Their version of hard, isn't my version of hard, and mine isn't going to be yours.
Buuuuut if I could give one piece of advice to any prospective missionary out there it would be: pray that your mission is hard.
Pray that your mission at some point just beats you and you feel like you can't keep going and you question everything.
I hope you pray that your mission utterly breaks you.
Breaks the person you were and reshapes and builds you into the child of God you are. And because of that, I hope you discover the atonement in a way you had never accessed before.
I'm not saying to go looking for hardship. Best believe I'm still afraid to pray for patience.
But how blessed are we that in our darkest realms of our evermore harrowing sorrows, when we feel like we must have reached our limit of pain and we simply cannot endure any longer, we cry out and Someone is there to relieve us.
One who will succor us.
One who had never done wrong, or caused any ill.
One who was completely, supremely perfect.
One who when He cried out during His realms of sorrow, none were with Him.
Do we ever stop to think that our sufferings are sacred? That they are glimpses of the very act that saved us from our sufferings? That they are opportunities given to us so we, even for a moment, can understand what He did for us?
I believe Heavenly Father doesn't want us to just suffer though.
He's not looking down at us from Heaven going, "Heh heh heh. Suckas."
He desires us to have happiness in this life and joy throughout all eternity.
And if opposition really is in all things, doesn't that mean that when we are amidst pain we didn't think possible, that also means doors of joy once locked have become opened to us?
I think that deserves a congratulations to whoever, right now, is dealing with trials they feel they can't survive. Your capacity to love and be happy just widened because of that pain you were called to bear.
This is life eternal!
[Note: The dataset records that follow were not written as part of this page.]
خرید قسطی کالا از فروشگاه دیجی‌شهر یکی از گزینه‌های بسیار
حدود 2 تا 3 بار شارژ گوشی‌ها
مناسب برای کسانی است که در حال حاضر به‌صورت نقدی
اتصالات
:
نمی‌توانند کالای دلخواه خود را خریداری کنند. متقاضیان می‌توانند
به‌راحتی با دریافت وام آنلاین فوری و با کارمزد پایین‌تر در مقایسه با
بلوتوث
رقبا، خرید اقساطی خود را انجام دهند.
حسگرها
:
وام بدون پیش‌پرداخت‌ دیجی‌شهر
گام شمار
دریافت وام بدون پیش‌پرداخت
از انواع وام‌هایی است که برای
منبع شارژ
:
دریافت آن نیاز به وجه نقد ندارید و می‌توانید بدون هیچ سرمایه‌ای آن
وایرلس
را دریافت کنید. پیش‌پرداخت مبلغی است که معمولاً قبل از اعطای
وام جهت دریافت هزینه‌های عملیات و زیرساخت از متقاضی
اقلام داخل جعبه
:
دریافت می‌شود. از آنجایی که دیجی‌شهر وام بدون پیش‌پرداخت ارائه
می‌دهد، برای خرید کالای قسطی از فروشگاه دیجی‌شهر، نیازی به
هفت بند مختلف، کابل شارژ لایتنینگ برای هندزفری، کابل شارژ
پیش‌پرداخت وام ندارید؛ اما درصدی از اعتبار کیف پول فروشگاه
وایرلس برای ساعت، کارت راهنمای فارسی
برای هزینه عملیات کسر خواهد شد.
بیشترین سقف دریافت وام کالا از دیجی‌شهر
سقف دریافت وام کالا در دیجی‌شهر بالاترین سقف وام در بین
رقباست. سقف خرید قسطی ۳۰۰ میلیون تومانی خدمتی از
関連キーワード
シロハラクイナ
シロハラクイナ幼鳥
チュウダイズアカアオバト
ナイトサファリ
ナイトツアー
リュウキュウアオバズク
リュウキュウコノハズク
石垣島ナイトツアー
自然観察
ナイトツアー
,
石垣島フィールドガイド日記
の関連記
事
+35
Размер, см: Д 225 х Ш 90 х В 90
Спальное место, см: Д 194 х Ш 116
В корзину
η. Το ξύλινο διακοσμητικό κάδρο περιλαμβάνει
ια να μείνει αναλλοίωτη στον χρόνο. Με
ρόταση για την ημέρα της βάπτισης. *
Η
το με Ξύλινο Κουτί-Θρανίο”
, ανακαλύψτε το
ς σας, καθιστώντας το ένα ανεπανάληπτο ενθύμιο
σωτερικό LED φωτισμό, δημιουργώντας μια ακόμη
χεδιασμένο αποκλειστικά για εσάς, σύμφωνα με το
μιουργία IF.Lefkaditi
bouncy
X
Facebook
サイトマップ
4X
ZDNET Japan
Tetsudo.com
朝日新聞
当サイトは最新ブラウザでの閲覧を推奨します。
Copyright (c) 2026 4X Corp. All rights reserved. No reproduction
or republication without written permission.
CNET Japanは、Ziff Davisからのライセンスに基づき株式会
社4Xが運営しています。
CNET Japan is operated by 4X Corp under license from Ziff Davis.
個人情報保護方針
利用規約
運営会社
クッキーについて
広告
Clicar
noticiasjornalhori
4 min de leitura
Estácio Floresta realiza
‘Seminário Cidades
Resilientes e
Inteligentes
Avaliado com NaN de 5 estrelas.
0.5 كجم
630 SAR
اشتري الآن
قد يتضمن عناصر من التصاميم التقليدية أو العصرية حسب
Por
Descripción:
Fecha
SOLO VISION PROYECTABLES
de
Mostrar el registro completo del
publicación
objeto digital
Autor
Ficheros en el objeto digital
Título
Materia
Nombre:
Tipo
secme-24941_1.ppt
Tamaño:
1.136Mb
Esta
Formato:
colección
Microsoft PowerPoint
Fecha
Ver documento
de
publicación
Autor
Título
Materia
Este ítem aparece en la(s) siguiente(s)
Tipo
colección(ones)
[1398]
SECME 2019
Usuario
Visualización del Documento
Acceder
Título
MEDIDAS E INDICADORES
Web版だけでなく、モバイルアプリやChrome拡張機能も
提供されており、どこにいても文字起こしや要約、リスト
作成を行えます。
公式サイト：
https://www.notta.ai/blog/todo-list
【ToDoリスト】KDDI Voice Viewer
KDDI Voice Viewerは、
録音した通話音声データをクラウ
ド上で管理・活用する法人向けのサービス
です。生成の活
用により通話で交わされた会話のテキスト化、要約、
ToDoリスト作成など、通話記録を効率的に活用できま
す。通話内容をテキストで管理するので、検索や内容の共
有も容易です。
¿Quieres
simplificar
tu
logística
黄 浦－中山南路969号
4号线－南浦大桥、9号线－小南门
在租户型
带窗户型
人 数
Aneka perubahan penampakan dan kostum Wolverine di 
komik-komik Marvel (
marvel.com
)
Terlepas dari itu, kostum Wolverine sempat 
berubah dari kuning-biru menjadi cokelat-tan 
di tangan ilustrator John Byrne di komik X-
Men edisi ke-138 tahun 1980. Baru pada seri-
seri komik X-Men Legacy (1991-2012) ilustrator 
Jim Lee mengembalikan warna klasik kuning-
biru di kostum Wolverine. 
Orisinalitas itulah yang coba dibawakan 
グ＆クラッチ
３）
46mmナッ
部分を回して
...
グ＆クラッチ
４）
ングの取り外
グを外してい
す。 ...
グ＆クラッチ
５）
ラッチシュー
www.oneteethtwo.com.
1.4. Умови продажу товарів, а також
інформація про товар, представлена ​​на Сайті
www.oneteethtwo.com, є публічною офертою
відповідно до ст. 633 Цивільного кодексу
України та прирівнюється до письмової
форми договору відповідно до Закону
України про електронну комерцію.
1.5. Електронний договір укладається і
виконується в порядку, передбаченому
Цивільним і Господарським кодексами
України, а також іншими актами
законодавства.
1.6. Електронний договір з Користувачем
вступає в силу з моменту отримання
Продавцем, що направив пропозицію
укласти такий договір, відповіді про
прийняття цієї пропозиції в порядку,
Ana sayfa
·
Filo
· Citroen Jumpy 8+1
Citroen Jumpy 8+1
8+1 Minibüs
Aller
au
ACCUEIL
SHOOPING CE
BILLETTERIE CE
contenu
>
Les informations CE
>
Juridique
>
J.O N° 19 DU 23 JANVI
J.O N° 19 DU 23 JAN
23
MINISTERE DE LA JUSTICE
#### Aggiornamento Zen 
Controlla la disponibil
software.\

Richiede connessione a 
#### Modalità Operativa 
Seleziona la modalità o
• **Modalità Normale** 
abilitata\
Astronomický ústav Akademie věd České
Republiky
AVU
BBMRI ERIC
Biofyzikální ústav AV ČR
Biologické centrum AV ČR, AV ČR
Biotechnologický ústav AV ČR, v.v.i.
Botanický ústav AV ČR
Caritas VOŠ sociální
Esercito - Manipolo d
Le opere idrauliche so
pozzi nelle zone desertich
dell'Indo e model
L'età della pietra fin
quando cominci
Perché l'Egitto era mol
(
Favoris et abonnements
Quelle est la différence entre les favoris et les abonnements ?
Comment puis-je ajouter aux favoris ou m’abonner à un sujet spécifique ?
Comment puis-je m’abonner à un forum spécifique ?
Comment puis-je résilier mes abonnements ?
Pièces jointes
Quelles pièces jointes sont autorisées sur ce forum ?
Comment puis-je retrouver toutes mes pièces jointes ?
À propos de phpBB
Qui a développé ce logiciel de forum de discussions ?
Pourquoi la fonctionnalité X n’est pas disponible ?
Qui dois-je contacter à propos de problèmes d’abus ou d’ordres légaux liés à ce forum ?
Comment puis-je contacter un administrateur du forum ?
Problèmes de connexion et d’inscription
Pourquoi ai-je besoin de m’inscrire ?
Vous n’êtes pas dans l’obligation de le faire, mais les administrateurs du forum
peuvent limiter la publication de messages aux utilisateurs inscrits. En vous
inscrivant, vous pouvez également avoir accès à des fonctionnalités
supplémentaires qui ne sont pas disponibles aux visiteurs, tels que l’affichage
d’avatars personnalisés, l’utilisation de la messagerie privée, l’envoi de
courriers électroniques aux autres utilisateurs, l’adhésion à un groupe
This is the journey of becoming like God!
One of my favorite, and I feel the most real, scriptures in The Book of Mormon is found in Alma 31:38, "Yea, and he also gave them strength that they should suffer no manner of afflictions, save it were swallowed up in the joy of Christ."
There is no period after the word "afflictions."
God won't just take away our afflictions. If he were to never let us suffer, we would never know Christ and if we never knew Christ, we could never inherit eternal life. John 17:3.
How wonderful the promise that we will suffer and that with that suffering, comes joy as we turn to Christ. Aaaand in turn, we become like Him.
It's really a win-win situation right there.
So again, to the prospective missionary, I hope your mission is hard! I hope you have no choice but to rely on the atonement. I hope you come to know the Savior better than you already do. I can promise you, just like those missionaries told me, you will love it, the miraclesare worth it, and you will never, ever regret it.
But, when it does get hard, the kind of hard that will be uniquely catered to you, and you ask the Father, "Why?" Just remember that someone a lot greater than us already asked that question a long time ago. And though none were with Him and He was left completely forsaken, you won't be.
In fact, it is because of His stripes we are healed.
It is because of exquisite suffering, there is also everlasting, redeeming joy.